Implementation Details~

Function Signature Requirements~

User functions must follow this exact pattern:

def function_name(engine, param1, param2, ...)
  # engine is ALWAYS the first parameter
  # followed by user-provided parameters
  return animation_object
end

How the DSL Transpiler Works~

When you write DSL like this: 

animation my_anim = my_function(arg1, arg2)

The transpiler generates Berry code like this: 

var my_anim_ = animation.get_user_function('my_function')(engine, arg1, arg2)

The engine parameter is automatically inserted as the first argument.

Registration API~

# Register a function
animation.register_user_function(name, function)

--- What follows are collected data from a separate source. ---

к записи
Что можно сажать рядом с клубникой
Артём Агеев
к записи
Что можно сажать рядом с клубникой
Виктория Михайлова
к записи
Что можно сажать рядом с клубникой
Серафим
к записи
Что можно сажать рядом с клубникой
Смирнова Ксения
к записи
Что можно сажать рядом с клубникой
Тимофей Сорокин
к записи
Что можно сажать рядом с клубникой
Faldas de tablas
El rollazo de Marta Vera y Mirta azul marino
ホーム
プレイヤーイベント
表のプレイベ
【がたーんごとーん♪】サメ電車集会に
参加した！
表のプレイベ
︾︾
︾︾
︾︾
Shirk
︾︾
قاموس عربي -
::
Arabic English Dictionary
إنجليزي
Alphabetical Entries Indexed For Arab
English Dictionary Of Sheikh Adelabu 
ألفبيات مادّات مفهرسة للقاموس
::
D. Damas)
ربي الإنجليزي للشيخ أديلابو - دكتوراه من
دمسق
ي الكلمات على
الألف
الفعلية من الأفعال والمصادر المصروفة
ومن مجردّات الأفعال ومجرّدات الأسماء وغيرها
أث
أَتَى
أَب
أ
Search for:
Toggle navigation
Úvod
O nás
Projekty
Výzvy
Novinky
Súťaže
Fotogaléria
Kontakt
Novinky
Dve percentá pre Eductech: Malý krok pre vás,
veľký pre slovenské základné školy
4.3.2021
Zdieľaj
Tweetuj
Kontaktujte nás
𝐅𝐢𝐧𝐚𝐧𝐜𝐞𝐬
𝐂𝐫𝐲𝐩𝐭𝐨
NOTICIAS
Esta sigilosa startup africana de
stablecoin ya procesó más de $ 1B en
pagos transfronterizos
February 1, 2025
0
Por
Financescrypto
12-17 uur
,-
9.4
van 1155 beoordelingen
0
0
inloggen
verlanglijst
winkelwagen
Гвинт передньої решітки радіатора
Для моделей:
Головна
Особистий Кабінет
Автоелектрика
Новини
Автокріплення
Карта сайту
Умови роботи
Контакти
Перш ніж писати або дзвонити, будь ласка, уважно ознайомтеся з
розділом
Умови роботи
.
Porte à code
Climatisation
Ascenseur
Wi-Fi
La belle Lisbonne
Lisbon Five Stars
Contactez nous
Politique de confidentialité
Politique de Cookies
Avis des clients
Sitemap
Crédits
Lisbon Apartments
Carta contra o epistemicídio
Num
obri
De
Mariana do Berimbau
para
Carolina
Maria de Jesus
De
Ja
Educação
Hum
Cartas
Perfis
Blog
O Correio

# Check if a function is registered
if animation.is_user_function("my_function")
  print("Function is registered")
end

# Get a registered function
var func = animation.get_user_function("my_function")

# List all registered functions
var functions = animation.list_user_functions()
for name : functions
  print("Registered:", name)
end

Engine Parameter~

The engine parameter provides: - Access to the LED strip: engine.get_strip_length() - Current time: engine.time_ms - Animation management context

Always use the provided engine when creating animations - don't create your own engine instances.

Return Value Requirements~

User functions must return an animation object that: - Extends animation.animation or animation.pattern - Is properly configured with the engine - Has all required parameters set

Error Handling~

The framework handles errors gracefully: - Invalid function names are caught at DSL compile time - Runtime errors in user functions are reported with context - Failed function calls don't crash the animation system

Troubleshooting~

Function Not Found~

Error: Unknown function 'my_function'
- Ensure the function is registered with animation.register_user_function() - Check that registration happens before DSL compilation - Verify the function name matches exactly (case-sensitive)

Wrong Number of Arguments~

Error: Function call failed
- Check that your function signature matches the DSL call - Remember that engine is automatically added as the first parameter - Verify all required parameters are provided in the DSL

Animation Not Working~

  • Ensure your function returns a valid animation object
  • Check that the animation is properly configured
  • Verify that the engine parameter is used correctly

User-defined functions provide a powerful way to extend the Animation DSL with custom effects while maintaining the clean, declarative syntax that makes the DSL easy to use.